Now, after joining the president at the White House for the bill-signing ceremony, Graham is predicting that the high court will accept the compromise law produced by weeks of high-stakes negotiations.
Graham, a military lawyer who serves in the Air Force Reserve, already has counted heads on the nine-member Supreme Court.
“This could be 7-2” to uphold the new law, Graham said Thursday in an interview. “I think the court is going to find that the military commissions Congress has authorized are compliant with Common Article 3 of the Geneva Conventions and that they afford due process of a civilized nation.
“Everything we’ve done is consistent with the law of armed conflict, and the detainees have more rights than any other enemy prisoners have had in any other war.”
Legal scholars’ opinions vary.
Jonathan Hafetz represents a detainee as associate counsel at New York University’s Brennan Center for Justice.
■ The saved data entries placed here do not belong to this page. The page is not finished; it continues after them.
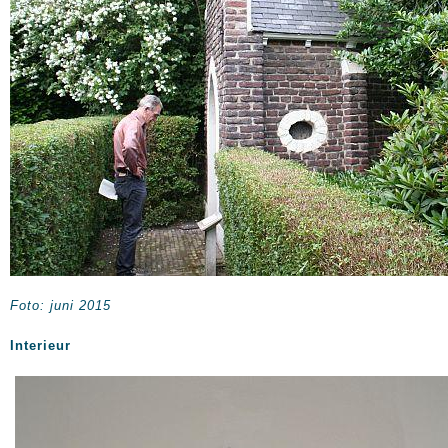
Foto: juni 2015
Interieur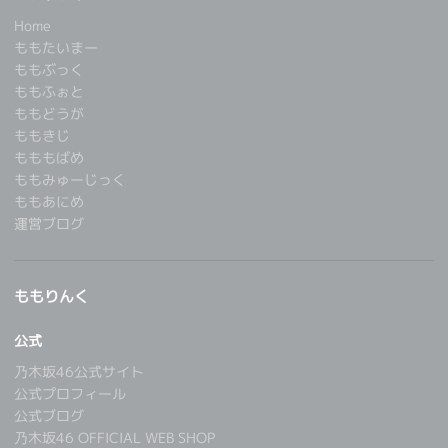
Home
ももたいまー
ももぶっく
ももふぉと
ももどうが
ももきじ
もももばめ
ももみゅーじっく
ももあにめ
運営ブログ
ももりんく
公式
乃木坂46公式サイト
公式プロフィール
公式ブログ
乃木坂46 OFFICIAL WEB SHOP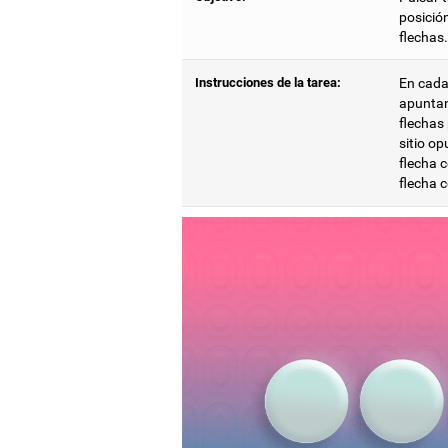
posición
flechas.
Instrucciones de la tarea:
En cada
apuntand
flechas 
sitio op
flecha c
flecha c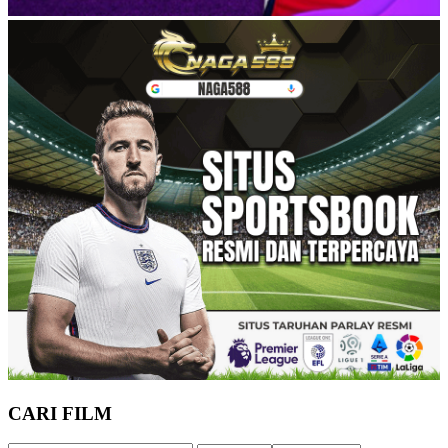
CARI FILM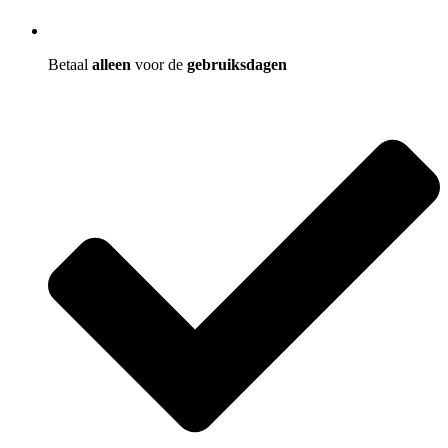
Betaal
alleen
voor de
gebruiksdagen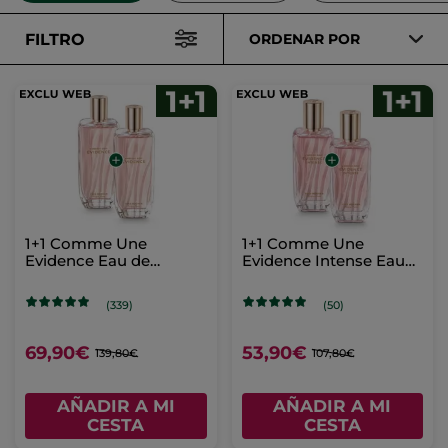
FILTRO
ORDENAR POR
1+1 Comme Une
1+1 Comme Une
Evidence Eau de
Evidence Intense Eau
Parfum 100 ml
de Parfum 50 ml
(339)
(50)
69,90€
53,90€
139,80€
107,80€
AÑADIR A MI
AÑADIR A MI
CESTA
CESTA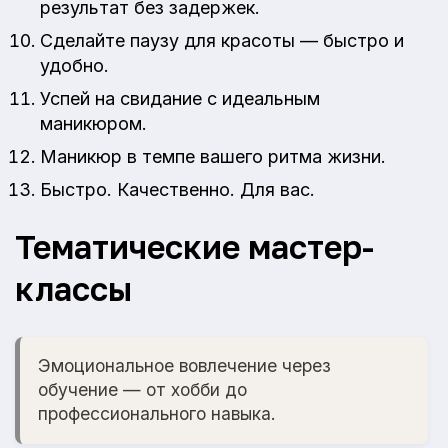
результат без задержек.
Сделайте паузу для красоты — быстро и
удобно.
Успей на свидание с идеальным
маникюром.
Маникюр в темпе вашего ритма жизни.
Быстро. Качественно. Для вас.
Тематические мастер-
классы
Эмоциональное вовлечение через
обучение — от хобби до
профессионального навыка.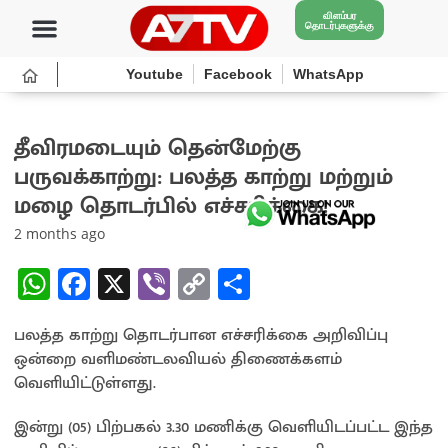
விளம்பர
தொடர்புகளுக்கு
Youtube
Facebook
WhatsApp
தீவிரமடையும் தென்மேற்கு
பருவக்காற்று: பலத்த காற்று மற்றும்
மழை தொடர்பில் எச்சரிக்கை!
2 months ago
W
Fa
X
Vi
C
S
h
ce
b
o
h
பலத்த காற்று தொடர்பான எச்சரிக்கை அறிவிப்பு
at
b
er
py
ar
ஒன்றை வளிமண்டலவியல் திணைக்களம்
sA
o
Li
e
வெளியிட்டுள்ளது.
p
o
n
இன்று (05) பிற்பகல் 3.30 மணிக்கு வெளியிடப்பட்ட இந்த
p
k
k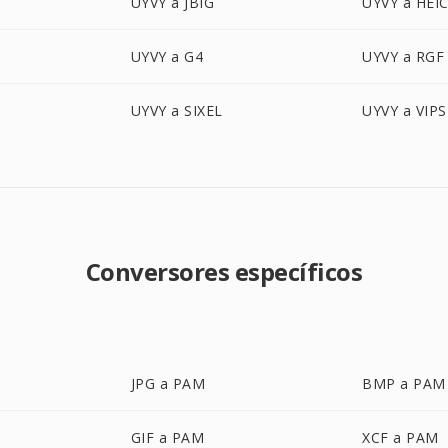
UYVY a JBIG
UYVY a HEI
UYVY a G4
UYVY a RGF
UYVY a SIXEL
UYVY a VIPS
Conversores específicos
JPG a PAM
BMP a PAM
GIF a PAM
XCF a PAM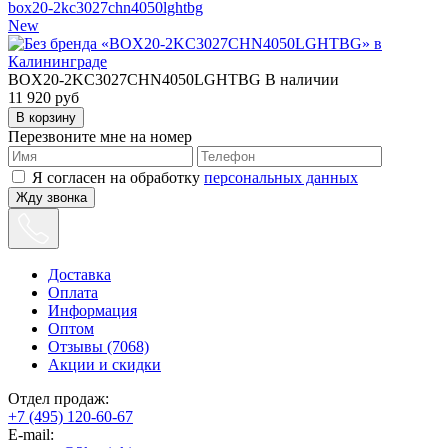
box20-2kc3027chn4050lghtbg
New
BOX20-2KC3027CHN4050LGHTBG
В наличии
11 920
руб
Перезвоните мне на номер
Я согласен на обработку
персональных данных
Жду звонка
Доставка
Оплата
Информация
Оптом
Отзывы (7068)
Акции и скидки
Отдел продаж:
+7 (495) 120-60-67
E-mail: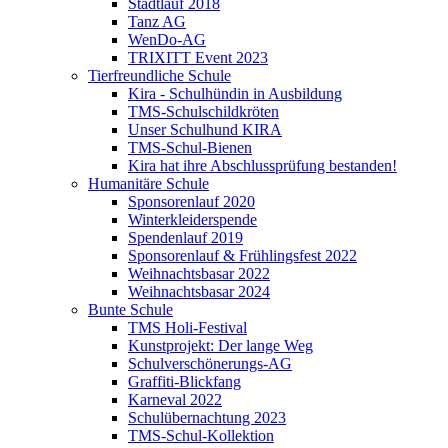
Stadtlauf 2018
Tanz AG
WenDo-AG
TRIXITT Event 2023
Tierfreundliche Schule
Kira - Schulhündin in Ausbildung
TMS-Schulschildkröten
Unser Schulhund KIRA
TMS-Schul-Bienen
Kira hat ihre Abschlussprüfung bestanden!
Humanitäre Schule
Sponsorenlauf 2020
Winterkleiderspende
Spendenlauf 2019
Sponsorenlauf & Frühlingsfest 2022
Weihnachtsbasar 2022
Weihnachtsbasar 2024
Bunte Schule
TMS Holi-Festival
Kunstprojekt: Der lange Weg
Schulverschönerungs-AG
Graffiti-Blickfang
Karneval 2022
Schulübernachtung 2023
TMS-Schul-Kollektion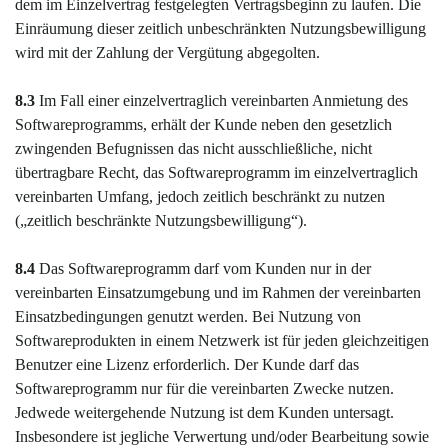
dem im Einzelvertrag festgelegten Vertragsbeginn zu laufen. Die
Einräumung dieser zeitlich unbeschränkten Nutzungsbewilligung
wird mit der Zahlung der Vergütung abgegolten.
8.3
Im Fall einer einzelvertraglich vereinbarten Anmietung des
Softwareprogramms, erhält der Kunde neben den gesetzlich
zwingenden Befugnissen das nicht ausschließliche, nicht
übertragbare Recht, das Softwareprogramm im einzelvertraglich
vereinbarten Umfang, jedoch zeitlich beschränkt zu nutzen
(„zeitlich beschränkte Nutzungsbewilligung“).
8.4
Das Softwareprogramm darf vom Kunden nur in der
vereinbarten Einsatzumgebung und im Rahmen der vereinbarten
Einsatzbedingungen genutzt werden. Bei Nutzung von
Softwareprodukten in einem Netzwerk ist für jeden gleichzeitigen
Benutzer eine Lizenz erforderlich. Der Kunde darf das
Softwareprogramm nur für die vereinbarten Zwecke nutzen.
Jedwede weitergehende Nutzung ist dem Kunden untersagt.
Insbesondere ist jegliche Verwertung und/oder Bearbeitung sowie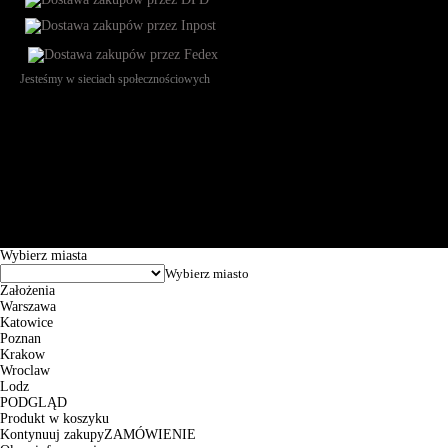
Jesteśmy w sieciach społecznościowych
Św. Teresy 91, 91-341, Łódź, Poland, NIP 732-216-37-57, REGON
101144034, Powszechna Kasa Oszczędności Bank Polski SA, ul.
Puławska 15, 02-515 Warszawa: 30102034080000410205628799.
Godziny pracy: 8:00-16:00 od poniedziałku do piątku. Czas realizacji
zamówienia wynosi od 24h do 2 dni roboczych.
© 2026 EuroTrade Tex Sp. z o.o.
Wybierz miasta
Założenia
Warszawa
Katowice
Poznan
Krakow
Wroclaw
Lodz
PODGLĄD
Produkt w koszyku
Kontynuuj zakupy
ZAMÓWIENIE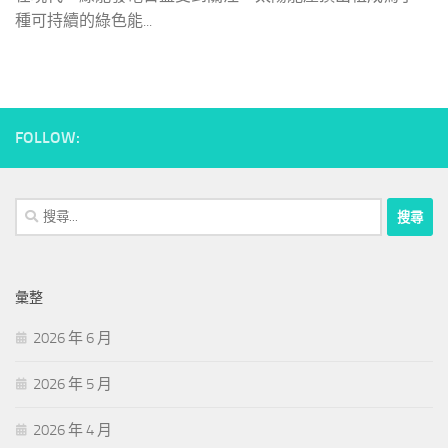
種可持續的綠色能...
FOLLOW:
搜
尋
關
鍵
彙整
字:
2026 年 6 月
2026 年 5 月
2026 年 4 月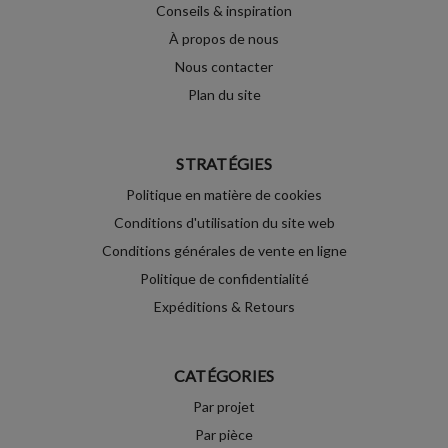
Conseils & inspiration
À propos de nous
Nous contacter
Plan du site
STRATÉGIES
Politique en matière de cookies
Conditions d'utilisation du site web
Conditions générales de vente en ligne
Politique de confidentialité
Expéditions & Retours
CATÉGORIES
Par projet
Par pièce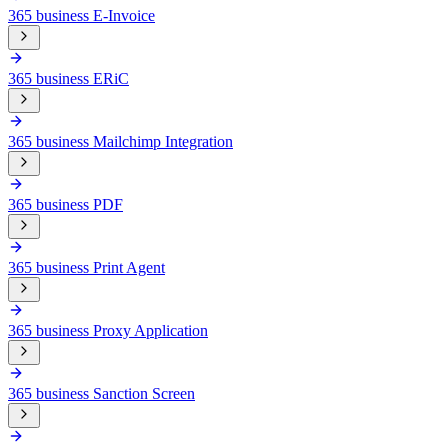
365 business E-Invoice
365 business ERiC
365 business Mailchimp Integration
365 business PDF
365 business Print Agent
365 business Proxy Application
365 business Sanction Screen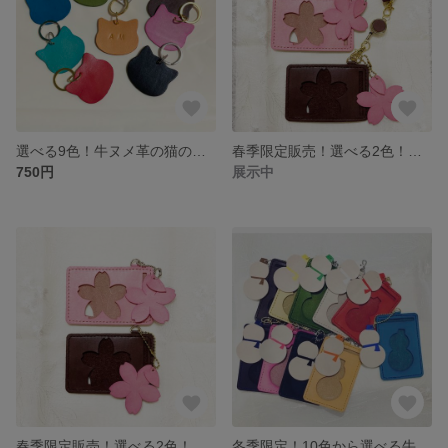
選べる9色！牛ヌメ革の猫のキーホルダー キーリング スマートキー ネコ
春季限定販売！選べる2色！牛ヌメ革！桜ののパスケース リールストラップ付き 定期入れ
750円
展示中
春季限定販売！選べる2色！牛ヌメ革！桜のパスケース 定期入れ
冬季限定！10色から選べる牛ヌメ革の雪だるまパスケース 定期入れ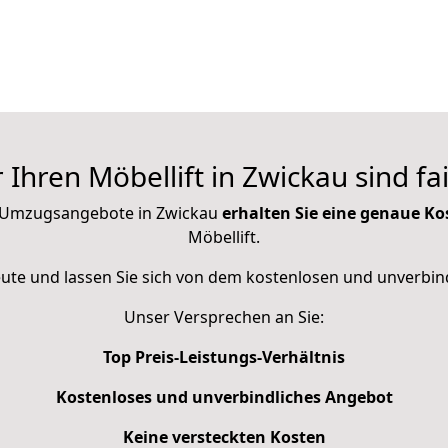
r Ihren Möbellift in Zwickau sind fai
n Umzugsangebote in Zwickau
erhalten Sie eine genaue K
Möbellift.
eute und lassen Sie sich von dem kostenlosen und unverbi
Unser Versprechen an Sie:
Top Preis-Leistungs-Verhältnis
Kostenloses und unverbindliches Angebot
Keine versteckten Kosten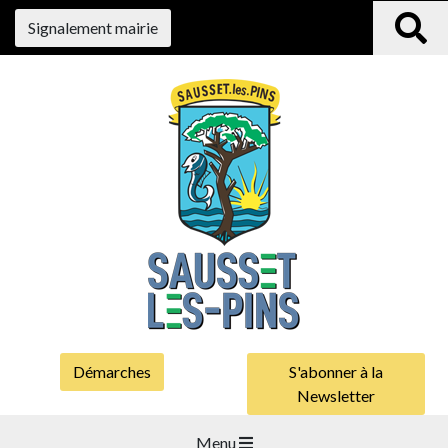
Signalement mairie
Démarches
S'abonner à la
Newsletter
Menu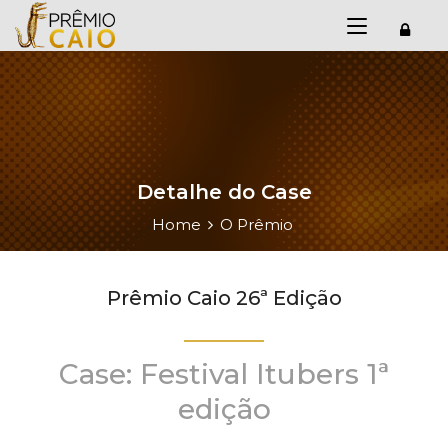
Detalhe do Case
Home
O Prêmio
Prêmio Caio 26ª Edição
Case: Festival Itubers 1ª
edição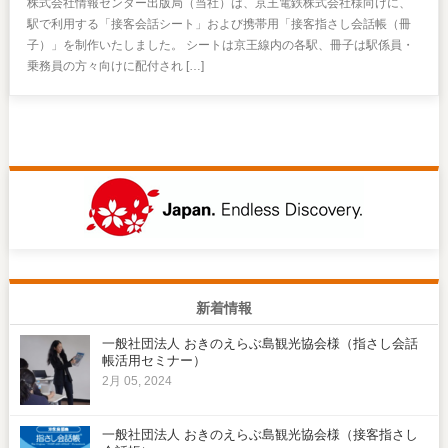
株式会社情報センター出版局（当社）は、京王電鉄株式会社様向けに、
駅で利用する「接客会話シート」および携帯用「接客指さし会話帳（冊
子）」を制作いたしました。 シートは京王線内の各駅、冊子は駅係員・
乗務員の方々向けに配付され […]
新着情報
一般社団法人 おきのえらぶ島観光協会様（指さし会話
帳活用セミナー）
2月 05, 2024
一般社団法人 おきのえらぶ島観光協会様（接客指さし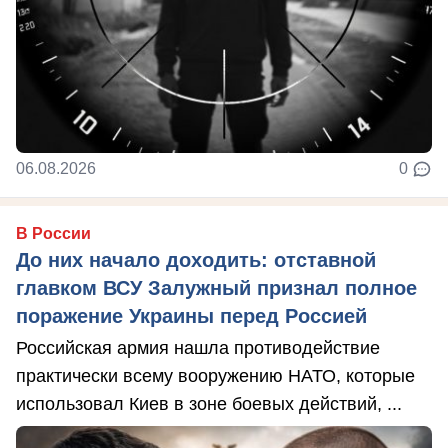
06.08.2026
0
В России
До них начало доходить: отставной
главком ВСУ Залужный признал полное
поражение Украины перед Россией
Российская армия нашла противодействие
практически всему вооружению НАТО, которые
использовал Киев в зоне боевых действий, ...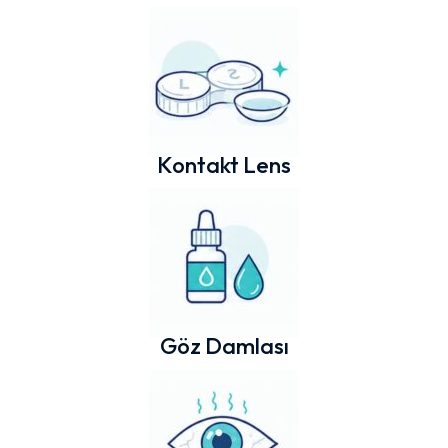
Kontakt Lens
Göz Damlası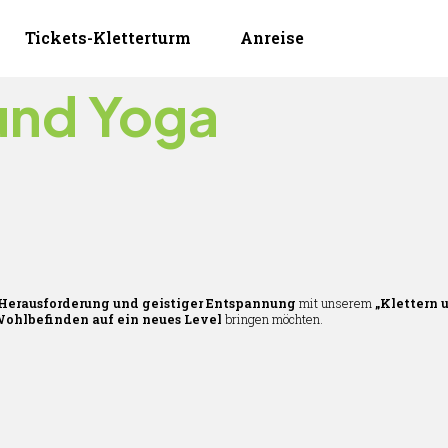
Tickets-Kletterturm
Anreise
 und Yoga
 Herausforderung und geistiger Entspannung
mit unserem
„Klettern 
Wohlbefinden auf ein neues Level
bringen möchten.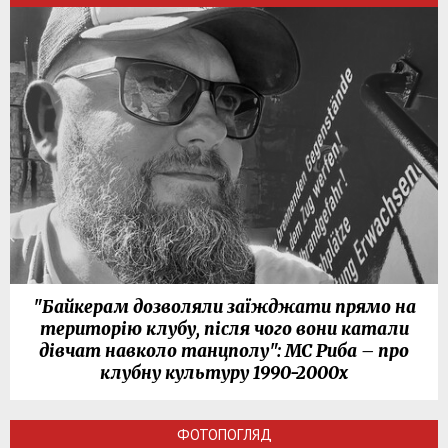
"Байкерам дозволяли заїжджати прямо на
територію клубу, після чого вони катали
дівчат навколо танцполу": МС Риба – про
клубну культуру 1990-2000х
ФОТОПОГЛЯД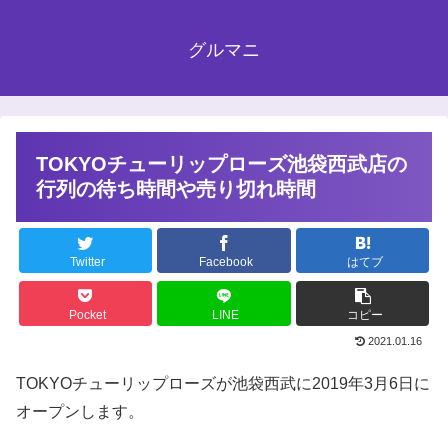
グルマニ
TOKYOチューリップローズ池袋西武店の
行列の待ち時間や売り切れ時間
Twitter
Facebook
はてブ
Pocket
LINE
コピー
2021.01.16
TOKYOチューリップローズが池袋西武に2019年3月6日に
オープンします。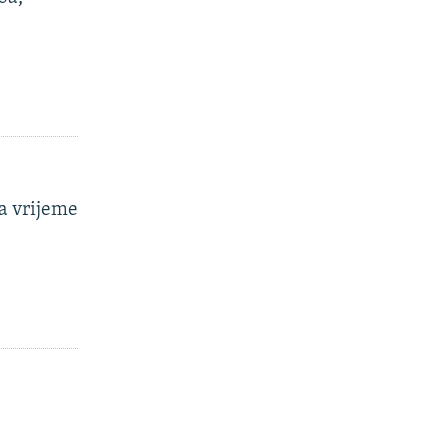
a vrijeme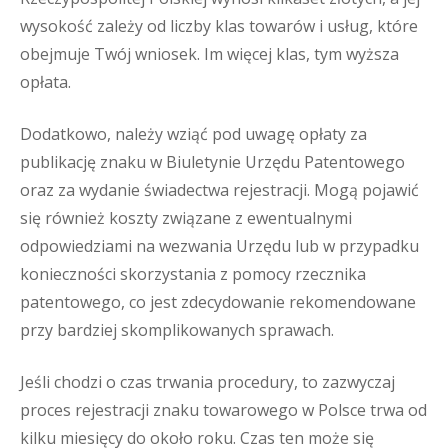
wysokość zależy od liczby klas towarów i usług, które
obejmuje Twój wniosek. Im więcej klas, tym wyższa
opłata.
Dodatkowo, należy wziąć pod uwagę opłaty za
publikację znaku w Biuletynie Urzędu Patentowego
oraz za wydanie świadectwa rejestracji. Mogą pojawić
się również koszty związane z ewentualnymi
odpowiedziami na wezwania Urzędu lub w przypadku
konieczności skorzystania z pomocy rzecznika
patentowego, co jest zdecydowanie rekomendowane
przy bardziej skomplikowanych sprawach.
Jeśli chodzi o czas trwania procedury, to zazwyczaj
proces rejestracji znaku towarowego w Polsce trwa od
kilku miesięcy do około roku. Czas ten może się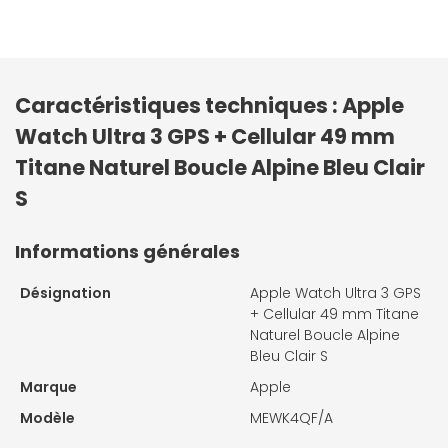
Caractéristiques techniques : Apple
Watch Ultra 3 GPS + Cellular 49 mm
Titane Naturel Boucle Alpine Bleu Clair
S
Informations générales
Désignation
Apple Watch Ultra 3 GPS
+ Cellular 49 mm Titane
Naturel Boucle Alpine
Bleu Clair S
Marque
Apple
Modèle
MEWK4QF/A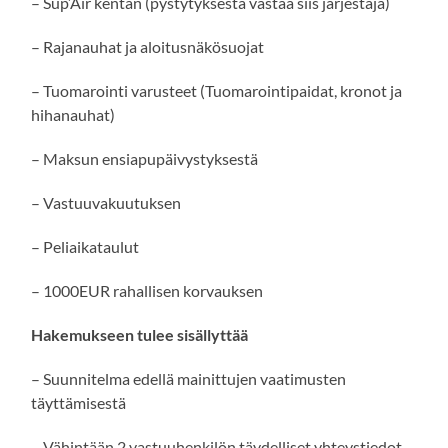
– Sup’Air kentän (pystytyksestä vastaa siis järjestäjä)
– Rajanauhat ja aloitusnäkösuojat
– Tuomarointi varusteet (Tuomarointipaidat, kronot ja
hihanauhat)
– Maksun ensiapupäivystyksestä
– Vastuuvakuutuksen
– Peliaikataulut
– 1000EUR rahallisen korvauksen
Hakemukseen tulee sisällyttää
– Suunnitelma edellä mainittujen vaatimusten
täyttämisestä
– Vähintään 2 vastuuhenkilön täydelliset yhteystiedot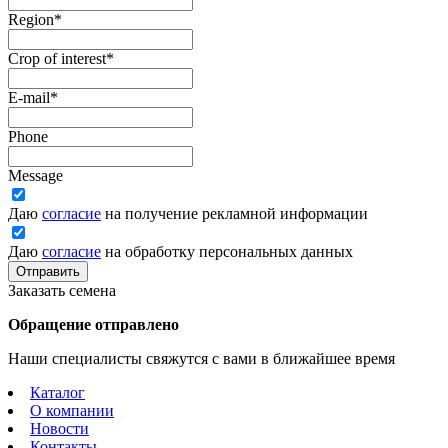
Region
*
Crop of interest
*
E-mail
*
Phone
Message
Даю
согласие
на получение рекламной информации
Даю
согласие
на обработку персональных данных
Отправить
Заказать семена
Обращение отправлено
Наши специалисты свяжутся с вами в ближайшее время
Каталог
О компании
Новости
Контакты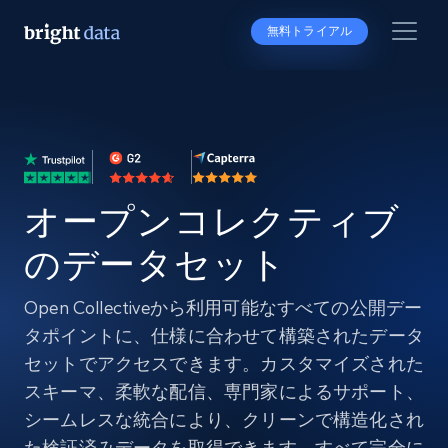
無料トライアル
オープンコレクティブ
のデータセット
Open Collectiveから利用可能なすべての公開デー
タポイントに、仕様に合わせて構築されたデータ
セットでアクセスできます。カスタマイズされた
スキーマ、柔軟な配信、専門家によるサポート、
シームレスな統合により、クリーンで構造化され
た検証済みデータを取得できます。すべて完全に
The tribunals law “unconstitutionally suspends the writ of habeas corpus, and it denies any noncitizen held anywhere in the world his fundamental right to contest the lawfulness of his detention by the United States,” he said.
“It defines ‘enemy combatant’ in overly broad terms that exceed what the Constitution allows.”
Habeas corpus affords those accused of crimes access to court to respond to the charges against them. The Founding Fathers wrote it into the Constitution, preceding the Bill of Rights, which was added later as its first 10 amendments.
Randy Barnett, a constitutional law professor at Georgetown University, expressed confidence that the new law will pass Supreme Court muster, however.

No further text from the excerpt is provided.